> [Task instructions]
Select the lines of the records containing the word "akslede" and list them.

□ □ □ □ □ □ □

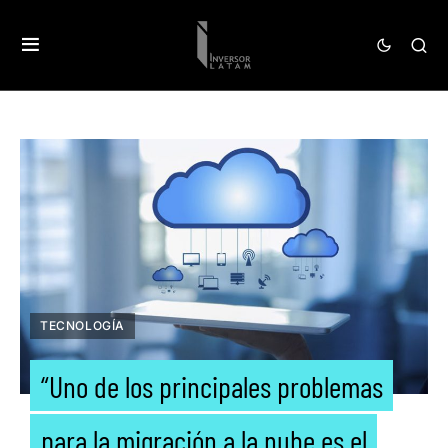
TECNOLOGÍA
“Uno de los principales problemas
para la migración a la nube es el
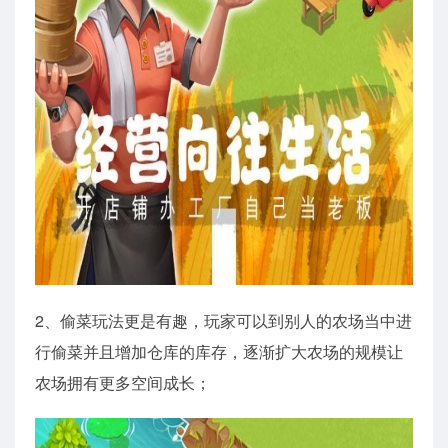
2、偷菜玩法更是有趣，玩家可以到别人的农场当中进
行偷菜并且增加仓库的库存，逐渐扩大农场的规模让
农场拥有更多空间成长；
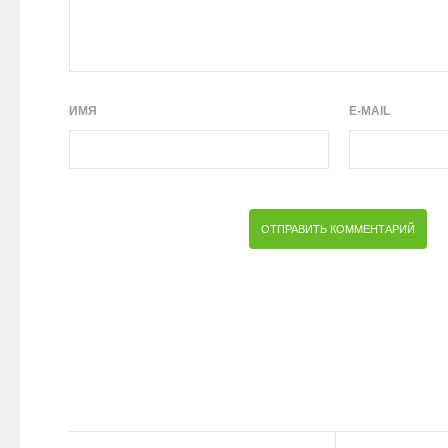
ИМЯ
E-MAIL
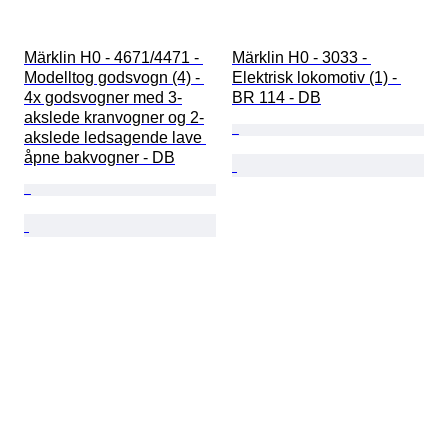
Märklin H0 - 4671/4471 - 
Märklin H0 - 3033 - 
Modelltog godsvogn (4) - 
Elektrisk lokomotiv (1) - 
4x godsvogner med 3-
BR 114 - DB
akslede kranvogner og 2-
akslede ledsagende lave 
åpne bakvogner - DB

□ □ □ □ □ □ □

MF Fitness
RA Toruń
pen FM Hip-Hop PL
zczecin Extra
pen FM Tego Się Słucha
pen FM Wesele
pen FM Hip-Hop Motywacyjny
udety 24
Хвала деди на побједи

□ □ □ □ □ □ □

> [Expected output]
akslede kranvogner og 2-
akslede ledsagende lave 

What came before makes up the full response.